It can be hard to look on the bright side when stocks are on a seemingly unending downward spiral. However, these sell-offs are often great opportunities for investors with long-term time horizons and some cash on the sidelines. That's especially true when it comes to investing in dividend-paying stocks. The lower a stock's price falls, the more its dividend yield rises.
Many high-quality dividend stocks have seen their share prices tumble in recent months, making them look even more attractive to income-focused investors. Three dividend payers that stand out as enticing buys right now are real estate investment trusts (REITs) Equity Residential (EQR 0.02%), Stag Industrial (STAG 0.57%), and STORE Capital (STOR).
More rental income
Shares of Equity Residential have tumbled more than 20% over the past month. That has pushed the apartment-focused residential REIT's dividend yield from 2.7% to 3.4%. That's more than double the dividend yield of the S&P 500.
While Equity Residential's stock price has fallen, its underlying business is thriving. The company recently reported excellent first-quarter results, driven by strong apartment demand, which boosted occupancy and rental rates. CEO Mark Parrell commented that "lease rates accelerated faster than we expected due to exceptionally strong demand." Meanwhile, the company is about to head into its primary leasing season.

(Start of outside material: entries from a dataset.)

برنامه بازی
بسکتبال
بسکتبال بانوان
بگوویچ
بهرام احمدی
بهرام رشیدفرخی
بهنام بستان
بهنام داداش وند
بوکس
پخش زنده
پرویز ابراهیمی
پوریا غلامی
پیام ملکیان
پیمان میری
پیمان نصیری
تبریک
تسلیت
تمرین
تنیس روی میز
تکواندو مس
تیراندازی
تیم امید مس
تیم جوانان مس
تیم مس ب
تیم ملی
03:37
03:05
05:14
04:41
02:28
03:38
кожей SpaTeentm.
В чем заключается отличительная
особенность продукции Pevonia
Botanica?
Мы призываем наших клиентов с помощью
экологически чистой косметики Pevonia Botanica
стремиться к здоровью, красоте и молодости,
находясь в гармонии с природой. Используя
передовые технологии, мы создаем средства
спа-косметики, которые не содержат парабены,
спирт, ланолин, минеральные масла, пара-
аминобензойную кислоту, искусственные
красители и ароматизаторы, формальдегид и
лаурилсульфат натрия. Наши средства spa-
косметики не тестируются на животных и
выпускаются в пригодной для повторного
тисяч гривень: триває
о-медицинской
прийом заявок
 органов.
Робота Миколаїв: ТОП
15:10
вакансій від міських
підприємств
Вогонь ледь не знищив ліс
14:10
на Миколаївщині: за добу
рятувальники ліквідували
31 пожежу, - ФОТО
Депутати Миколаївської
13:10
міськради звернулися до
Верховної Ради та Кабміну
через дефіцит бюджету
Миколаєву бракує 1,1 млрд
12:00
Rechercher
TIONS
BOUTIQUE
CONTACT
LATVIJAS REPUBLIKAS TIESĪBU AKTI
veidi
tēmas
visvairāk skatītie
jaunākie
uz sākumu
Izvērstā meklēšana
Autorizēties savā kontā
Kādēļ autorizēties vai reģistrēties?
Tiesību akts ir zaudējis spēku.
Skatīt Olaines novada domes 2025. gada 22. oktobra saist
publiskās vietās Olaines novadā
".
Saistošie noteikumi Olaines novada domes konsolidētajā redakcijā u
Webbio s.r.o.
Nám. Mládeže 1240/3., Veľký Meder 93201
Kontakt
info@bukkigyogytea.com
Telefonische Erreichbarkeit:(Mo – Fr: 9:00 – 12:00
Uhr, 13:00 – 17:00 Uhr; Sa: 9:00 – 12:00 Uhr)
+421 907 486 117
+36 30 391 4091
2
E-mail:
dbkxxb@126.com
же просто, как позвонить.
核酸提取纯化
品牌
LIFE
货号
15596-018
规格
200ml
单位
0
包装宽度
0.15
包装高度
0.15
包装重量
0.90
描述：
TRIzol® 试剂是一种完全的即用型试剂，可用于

That puts it in an excellent position to grow its cash flows in the coming year.
The current strength of the apartment market recently led the REIT to boost its dividend by 3.7%. Equity Residential's payout is on rock-solid ground even at that higher payment level. It has a relatively low dividend payout ratio for a REIT and has one of the strongest balance sheets in the sector. With home prices and mortgage rates rising, apartment demand should remain strong, providing more support for its attractive dividend.
A big drop for a minor headwind
Shares of Stag Industrial have plunged more than 30% this year. That shellacking has driven the industrial REIT's dividend yield from 3% to start the year up to 4.5%.
One of the factors weighing on the REIT is the news that e-commerce giant Amazon (AMZN -0.35%) has more than enough warehouse capacity to meet its needs. While Amazon is STAG's largest tenant, the e-commerce giant only supplies 3.2% of its annual base rent, given the overall diversification of Stag's industrial portfolio. Meanwhile, even though Amazon has plenty of capacity, demand for industrial real estate remains strong because of the growing adoption of e-commerce, inventory management practice changes, and supply chain issues.
Because of those catalysts, Stag's buildings remain in high demand. Retention of existing tenants was a strong 58.4% in the first quarter, keeping occupancy high at 97.3% while driving double-digit rental rate growth. Meanwhile, the REIT continues to find attractive acquisition opportunities. These factors should enable Stag to continue growing its cash flow, putting its attractive dividend on an even firmer long-term foundation.
An eye-popping income stream
STORE Capital's stock price has tumbled almost 25% from its peak to start the year. That sell-off has boosted its dividend yield from 4.5% to 5.9%. That's nearly double the yield offered by the average REIT.
That lower share price comes even though STORE Capital is firing on all cylinders. The company recently locked up some low-cost debt despite rising interest rates, giving it more funds to buy income-producing profit-center real estate. STORE now expects to buy between $1.3 billion and $1.5 billion in properties this year, which will help grow its adjusted funds from operations by 6.3% to 8.3% per share. That's an acceleration from its 5.7% compound annual rate since its initial public offering (IPO) in 2014.
That growing rental income will enable STORE Capital to continue increasing its dividend. It gave its investors a 6.9% raise last year and has grown the payout at a 6.1% compound annual rate since its IPO.
A great time to add some more income to your portfolio
The stock market sell-off, while challenging, is providing income-focused investors with some compelling opportunities. Shares of several high-quality REITs have tumbled, boosting their dividend yields. That means investors can increase their income by scooping up shares of top-notch REITs like Equity Residential, Stag Industrial, and STORE Capital while they're on sale.